## WHAT YOU ARE ASKED TO DO:
The answer must consist of every line from the entries that holds the word "water".

Content starts

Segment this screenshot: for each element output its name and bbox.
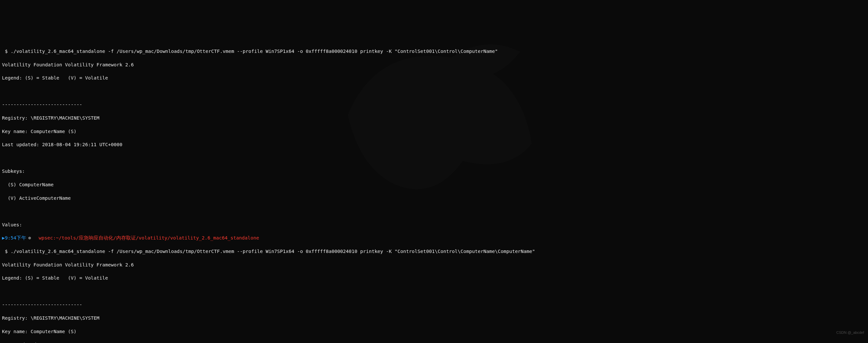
values-header: Values: (2, 222, 866, 228)
prompt-dollar: $ (2, 49, 10, 54)
separator-line: ---------------------------- (2, 101, 866, 108)
output-line: Legend: (S) = Stable (V) = Volatile (2, 75, 866, 81)
output-line: Legend: (S) = Stable (V) = Volatile (2, 275, 866, 281)
keyname-line: Key name: ComputerName (S) (2, 128, 866, 135)
lastupdated-line: Last updated: 2018-08-04 19:26:11 UTC+00… (2, 141, 866, 148)
subkey-line: (S) ComputerName (2, 181, 866, 188)
prompt-user: wpsec: (39, 235, 56, 240)
prompt-time: 9:54下午 (5, 235, 26, 240)
registry-line: Registry: \REGISTRY\MACHINE\SYSTEM (2, 115, 866, 121)
output-line: Volatility Foundation Volatility Framewo… (2, 61, 866, 68)
subkey-line: (V) ActiveComputerName (2, 195, 866, 201)
registry-line: Registry: \REGISTRY\MACHINE\SYSTEM (2, 315, 866, 321)
clock-icon: ⊕ (28, 235, 31, 240)
lastupdated-line: Last updated: 2018-06-02 19:23:00 UTC+00… (2, 341, 866, 343)
blank-line (2, 155, 866, 161)
blank-line (2, 288, 866, 295)
terminal-output[interactable]: $ ./volatility_2.6_mac64_standalone -f /… (2, 41, 866, 343)
output-line: Volatility Foundation Volatility Framewo… (2, 261, 866, 268)
subkeys-header: Subkeys: (2, 168, 866, 174)
separator-line: ---------------------------- (2, 301, 866, 308)
command-text: ./volatility_2.6_mac64_standalone -f /Us… (10, 49, 498, 54)
blank-line (2, 88, 866, 95)
blank-line (2, 208, 866, 215)
prompt-line: ▶9:54下午⊕ wpsec:~/tools/应急响应自动化/内存取证/vola… (2, 235, 866, 241)
keyname-line: Key name: ComputerName (S) (2, 328, 866, 335)
prompt-dollar: $ (2, 249, 10, 254)
prompt-arrow-icon: ▶ (2, 235, 5, 240)
command-text: ./volatility_2.6_mac64_standalone -f /Us… (10, 249, 535, 254)
prompt-path: ~/tools/应急响应自动化/内存取证/volatility/volatili… (56, 235, 259, 240)
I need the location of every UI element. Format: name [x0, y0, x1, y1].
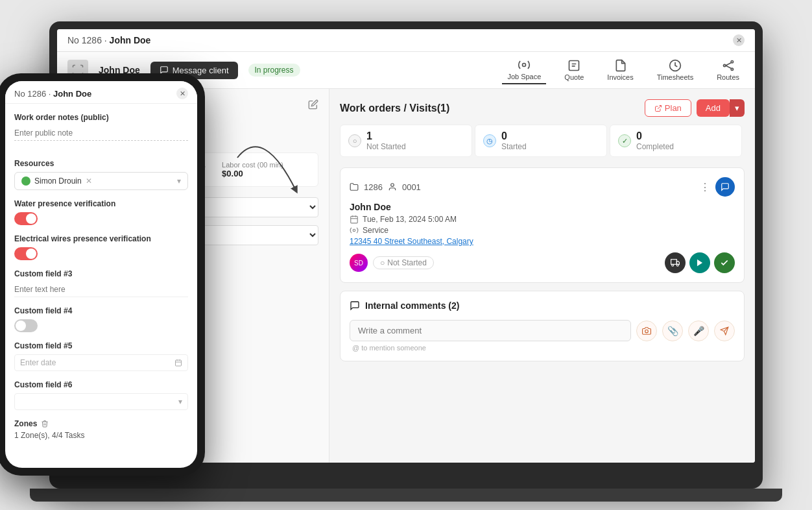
custom-field-4-toggle[interactable] — [14, 319, 38, 332]
work-order-card: 1286 0001 ⋮ — [340, 167, 745, 283]
nav-tab-invoices[interactable]: Invoices — [602, 56, 638, 84]
wo-address-row: 12345 40 Street Southeast, Calgary — [350, 237, 735, 246]
attachment-button[interactable]: 📎 — [662, 321, 683, 341]
camera-button[interactable] — [636, 321, 657, 341]
svg-point-0 — [523, 64, 526, 67]
wo-id: 1286 — [364, 182, 383, 192]
check-icon — [720, 258, 729, 267]
play-icon — [695, 258, 704, 267]
started-count: 0 — [501, 130, 527, 142]
send-button[interactable] — [714, 321, 735, 341]
svg-rect-17 — [671, 260, 677, 265]
timesheets-icon — [669, 59, 682, 72]
zones-label: Zones — [14, 419, 37, 428]
wo-address[interactable]: 12345 40 Street Southeast, Calgary — [350, 237, 473, 246]
electrical-toggle[interactable] — [14, 247, 38, 260]
wo-client-name: John Doe — [350, 202, 735, 212]
labor-cost-item: Labor cost (00 min) $0.00 — [222, 161, 283, 178]
mic-button[interactable]: 🎤 — [688, 321, 709, 341]
window-close-button[interactable]: ✕ — [733, 34, 745, 46]
wo-card-footer: SD ○ Not Started — [350, 252, 735, 273]
edit-icon[interactable] — [308, 99, 318, 112]
wo-action-check-button[interactable] — [714, 252, 735, 273]
nav-tab-timesheets-label: Timesheets — [657, 73, 693, 81]
svg-point-20 — [676, 264, 678, 266]
not-started-label: Not Started — [366, 142, 406, 151]
zones-row: Zones — [14, 419, 188, 428]
phone-zones-section: Zones 1 Zone(s), 4/4 Tasks — [14, 419, 188, 440]
resource-dropdown-arrow[interactable]: ▾ — [177, 176, 181, 186]
phone-custom-field-6-select[interactable]: ▾ — [14, 393, 188, 410]
phone-close-button[interactable]: ✕ — [176, 88, 188, 99]
water-toggle[interactable] — [14, 212, 38, 225]
phone-frame: No 1286 · John Doe ✕ Work order notes (p… — [0, 73, 205, 476]
phone-public-notes-label: Work order notes (public) — [14, 113, 188, 122]
nav-tab-timesheets[interactable]: Timesheets — [652, 56, 699, 84]
phone-custom-field-5-section: Custom field #5 Enter date — [14, 341, 188, 371]
status-pill-completed: ✓ 0 Completed — [610, 125, 742, 157]
phone-custom-field-3-input[interactable] — [14, 282, 188, 297]
svg-line-9 — [725, 66, 730, 68]
phone-electrical-label: Electrical wires presence verification — [14, 234, 188, 243]
phone-custom-field-4-label: Custom field #4 — [14, 306, 188, 315]
svg-point-22 — [645, 330, 649, 333]
job-space-icon — [518, 58, 531, 71]
phone-resources-section: Resources Simon Drouin ✕ ▾ — [14, 159, 188, 190]
wo-chat-button[interactable] — [715, 177, 735, 197]
status-pill-not-started: ○ 1 Not Started — [340, 125, 472, 157]
svg-point-11 — [391, 184, 394, 187]
add-button[interactable]: Add — [697, 99, 730, 117]
not-started-count: 1 — [366, 130, 406, 142]
wo-more-button[interactable]: ⋮ — [700, 181, 710, 193]
svg-line-10 — [658, 105, 662, 109]
completed-icon: ✓ — [618, 134, 631, 147]
svg-line-8 — [725, 63, 730, 66]
comment-input[interactable] — [350, 320, 631, 341]
phone-resources-label: Resources — [14, 159, 188, 168]
ic-input-row: 📎 🎤 — [350, 320, 735, 341]
top-bar: No 1286 · John Doe ✕ — [57, 29, 755, 52]
routes-icon — [722, 59, 735, 72]
phone-screen: No 1286 · John Doe ✕ Work order notes (p… — [5, 81, 197, 468]
nav-icons: Job Space Quote Invoices — [502, 56, 745, 84]
labor-cost-label: Labor cost (00 min) — [222, 161, 283, 169]
phone-public-notes-section: Work order notes (public) — [14, 113, 188, 150]
phone-water-section: Water presence verification — [14, 199, 188, 225]
phone-title: No 1286 · John Doe — [14, 89, 91, 99]
phone-body: Work order notes (public) Resources Simo… — [5, 104, 197, 468]
completed-label: Completed — [636, 142, 674, 151]
svg-marker-21 — [697, 260, 702, 267]
camera-icon — [642, 326, 651, 335]
add-dropdown-button[interactable]: ▾ — [730, 99, 745, 117]
send-icon — [720, 326, 729, 335]
nav-tab-quote[interactable]: Quote — [559, 56, 589, 84]
resource-dot — [21, 176, 30, 186]
nav-tab-routes-label: Routes — [717, 73, 739, 81]
phone-electrical-section: Electrical wires presence verification — [14, 234, 188, 260]
nav-tab-job-space[interactable]: Job Space — [502, 56, 546, 84]
phone-custom-field-6-section: Custom field #6 ▾ — [14, 380, 188, 410]
resource-remove[interactable]: ✕ — [86, 176, 92, 186]
wo-service-row: Service — [350, 226, 735, 235]
phone-public-notes-input[interactable] — [14, 126, 188, 141]
nav-tab-routes[interactable]: Routes — [711, 56, 745, 84]
wo-action-truck-button[interactable] — [665, 252, 686, 273]
wo-action-buttons — [665, 252, 735, 273]
wo-card-actions: ⋮ — [700, 177, 735, 197]
quote-icon — [567, 59, 580, 72]
wo-action-play-button[interactable] — [689, 252, 710, 273]
wo-status-badge: ○ Not Started — [373, 256, 434, 269]
phone-date-field[interactable]: Enter date — [14, 354, 188, 371]
trash-icon[interactable] — [41, 420, 49, 428]
wo-card-ids: 1286 0001 — [350, 182, 421, 192]
phone-date-placeholder: Enter date — [20, 358, 174, 367]
wo-card-header: 1286 0001 ⋮ — [350, 177, 735, 197]
wo-date: Tue, Feb 13, 2024 5:00 AM — [363, 215, 457, 224]
plan-button[interactable]: Plan — [645, 99, 691, 117]
wo-sub-id: 0001 — [402, 182, 421, 192]
wo-assignee-avatar: SD — [350, 254, 368, 272]
work-orders-actions: Plan Add ▾ — [645, 99, 745, 117]
phone-custom-field-3-section: Custom field #3 — [14, 269, 188, 297]
svg-point-16 — [353, 229, 355, 232]
work-orders-title: Work orders / Visits(1) — [340, 103, 449, 114]
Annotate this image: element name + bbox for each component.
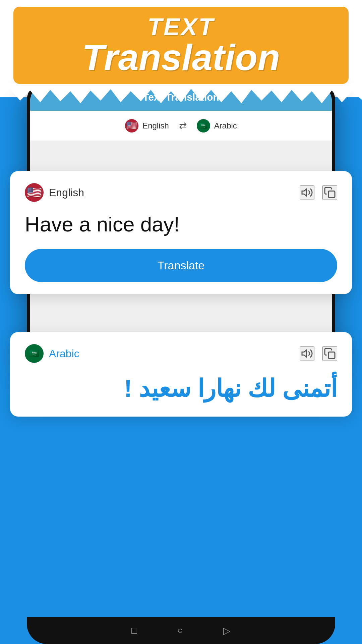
arabic-lang-left: 🇸🇦 Arabic (25, 344, 79, 363)
phone-source-lang-label: English (142, 121, 169, 130)
svg-rect-1 (328, 191, 335, 198)
arabic-card-icons (300, 346, 337, 361)
phone-saudi-flag-icon: 🇸🇦 (197, 119, 210, 132)
arabic-speaker-button[interactable] (300, 346, 314, 361)
english-speaker-button[interactable] (300, 185, 314, 200)
english-flag-icon: 🇺🇸 (25, 183, 44, 202)
english-copy-button[interactable] (322, 185, 337, 200)
english-card: 🇺🇸 English Have a nice day! Translate (10, 171, 352, 294)
english-input-text[interactable]: Have a nice day! (25, 212, 337, 237)
arabic-translated-text: أتمنى لك نهارا سعيد ! (25, 373, 337, 405)
arabic-card-header: 🇸🇦 Arabic (25, 344, 337, 363)
svg-marker-0 (302, 189, 307, 196)
phone-target-lang: 🇸🇦 Arabic (197, 119, 237, 132)
phone-us-flag-icon: 🇺🇸 (125, 119, 138, 132)
banner: TEXT Translation (13, 7, 349, 84)
svg-marker-2 (302, 350, 307, 357)
arabic-flag-icon: 🇸🇦 (25, 344, 44, 363)
english-lang-left: 🇺🇸 English (25, 183, 84, 202)
nav-square-icon: □ (131, 625, 137, 636)
svg-rect-3 (328, 352, 335, 359)
banner-line1: TEXT (147, 15, 215, 39)
english-lang-label: English (49, 186, 84, 199)
phone-nav: □ ○ ▷ (27, 617, 335, 644)
arabic-copy-button[interactable] (322, 346, 337, 361)
phone-swap-icon: ⇄ (179, 120, 187, 131)
english-card-header: 🇺🇸 English (25, 183, 337, 202)
phone-lang-bar: 🇺🇸 English ⇄ 🇸🇦 Arabic (30, 111, 332, 141)
phone-target-lang-label: Arabic (214, 121, 237, 130)
arabic-card: 🇸🇦 Arabic أتمنى لك نهارا سعيد ! (10, 332, 352, 417)
translate-button[interactable]: Translate (25, 249, 337, 282)
nav-circle-icon: ○ (177, 625, 183, 636)
english-card-icons (300, 185, 337, 200)
phone-source-lang: 🇺🇸 English (125, 119, 169, 132)
nav-play-icon: ▷ (223, 625, 231, 636)
arabic-lang-label: Arabic (49, 347, 79, 360)
banner-line2: Translation (82, 39, 280, 76)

Content ends

## ANSWER:
water-toggle[interactable] — [14, 212, 38, 225]
phone-water-section: Water presence verification — [14, 199, 188, 225]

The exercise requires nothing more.